### Task item
Using the data that follows, give again word for word the lines between the one holding "to supply the" and the one holding "fail too early.", inclusive. Omit the pictures.

### Data for the task
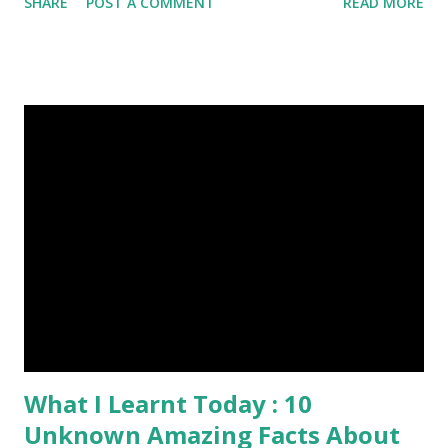
SHARE
POST A COMMENT
READ MORE
summer in each place. (4) Snakes don’t have eyelids. Arctic
Tern flies image credit (5) It’s hard to sneak up on a frog.
They can see in all directions at once. (6) Female red
kangaroo has three vaginas. (7) Before chicks hatch, they
can communicate with each other and their mother
through a system of sounds. Snakes don’t have eyelids
Female red kangaroo image credit (8) It takes 3,000 cows
to supply the NFL with enough leather for a year’s supply
of footballs. (9) It is possible to hypnotize a frog by placing
it on its back and gently stroking its stomach. (10) Cats
have lived with people for only 7,000 years. cows Cats
image credit Previous E...
What I Learnt Today : 10
Unknown Amazing Facts About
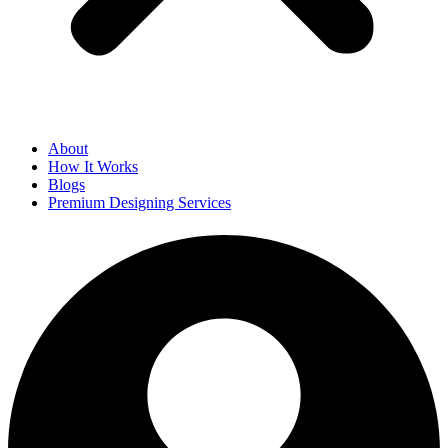
About
How It Works
Blogs
Premium Designing Services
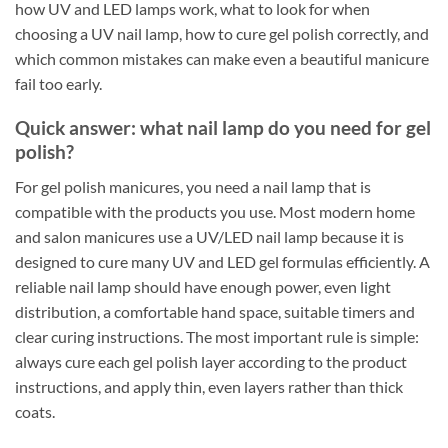
how UV and LED lamps work, what to look for when
choosing a UV nail lamp, how to cure gel polish correctly, and
which common mistakes can make even a beautiful manicure
fail too early.
Quick answer: what nail lamp do you need for gel
polish?
For gel polish manicures, you need a nail lamp that is
compatible with the products you use. Most modern home
and salon manicures use a UV/LED nail lamp because it is
designed to cure many UV and LED gel formulas efficiently. A
reliable nail lamp should have enough power, even light
distribution, a comfortable hand space, suitable timers and
clear curing instructions. The most important rule is simple:
always cure each gel polish layer according to the product
instructions, and apply thin, even layers rather than thick
coats.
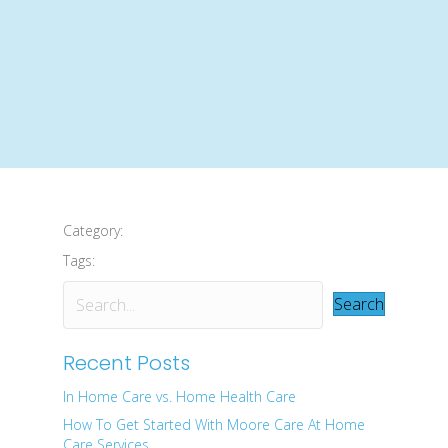
Category:
Tags:
Search
Recent Posts
In Home Care vs. Home Health Care
How To Get Started With Moore Care At Home
Care Services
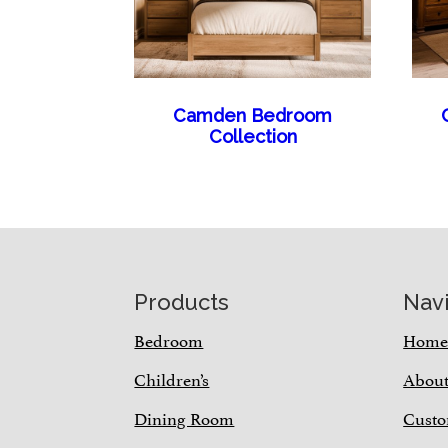
Camden Bedroom
Collection
Footer
Products
Nav
Bedroom
Hom
Children’s
Abou
Dining Room
Custo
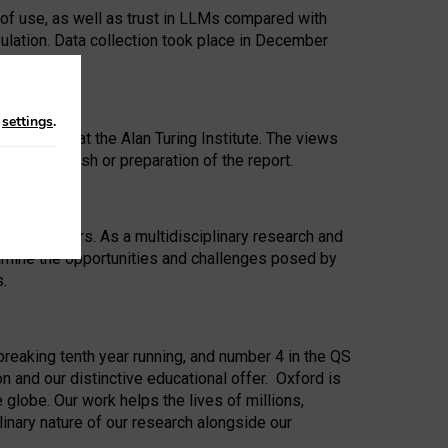
 of use, as well as trust in LLMs compared with
ulation. Data collection took place in December
n
settings
.
ip Award at the Alan Turing Institute. The views
ion to publish or preparation of the report.
 for 25 years. As a multidisciplinary research and
xamine the opportunities and challenges posed by
s.
reaking tenth year running, and number 4 in the QS
n and our distinctive educational offer. Oxford is
lobe. Our work helps the lives of millions,
inary nature of our research alongside our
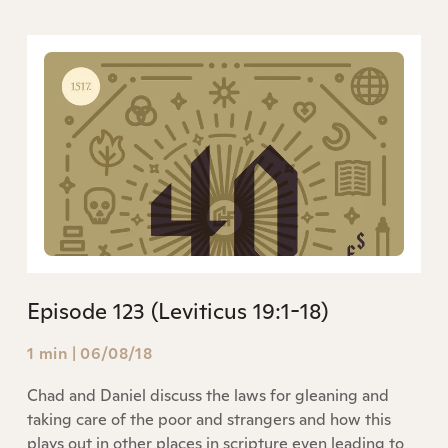
Episode 123 (Leviticus 19:1-18)
1 min
|
06/08/18
Chad and Daniel discuss the laws for gleaning and
taking care of the poor and strangers and how this
plays out in other places in scripture even leading to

### Answer for the task
to supply the NFL with enough leather for a year’s supply
of footballs. (9) It is possible to hypnotize a frog by placing
it on its back and gently stroking its stomach. (10) Cats
have lived with people for only 7,000 years. cows Cats
image credit Previous E...
What I Learnt Today : 10
Unknown Amazing Facts About
About
How It Works
Blogs
Premium Designing Services
how UV and LED lamps work, what to look for when
choosing a UV nail lamp, how to cure gel polish correctly, and
which common mistakes can make even a beautiful manicure
fail too early.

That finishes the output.